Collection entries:
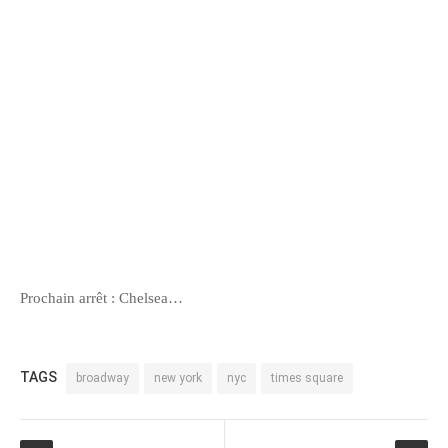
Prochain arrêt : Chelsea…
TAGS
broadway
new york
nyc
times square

...

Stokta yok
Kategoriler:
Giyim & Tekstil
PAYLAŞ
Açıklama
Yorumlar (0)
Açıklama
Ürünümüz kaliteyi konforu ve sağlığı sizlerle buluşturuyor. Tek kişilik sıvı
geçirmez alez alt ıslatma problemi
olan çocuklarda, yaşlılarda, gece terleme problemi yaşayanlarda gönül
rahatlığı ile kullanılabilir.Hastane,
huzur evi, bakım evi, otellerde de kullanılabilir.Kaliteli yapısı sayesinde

---

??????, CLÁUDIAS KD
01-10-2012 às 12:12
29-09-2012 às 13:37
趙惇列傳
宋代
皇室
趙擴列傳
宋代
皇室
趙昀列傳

REQUIRED ACTION:
Start with the line above that contains "Ürünümüz kaliteyi konforu" and end with the line that contains "huzur evi, bakım". Write out those lines exactly, and only those.

OUTPUT OF THE EXERCISE:
Ürünümüz kaliteyi konforu ve sağlığı sizlerle buluşturuyor. Tek kişilik sıvı
geçirmez alez alt ıslatma problemi
olan çocuklarda, yaşlılarda, gece terleme problemi yaşayanlarda gönül
rahatlığı ile kullanılabilir.Hastane,
huzur evi, bakım evi, otellerde de kullanılabilir.Kaliteli yapısı sayesinde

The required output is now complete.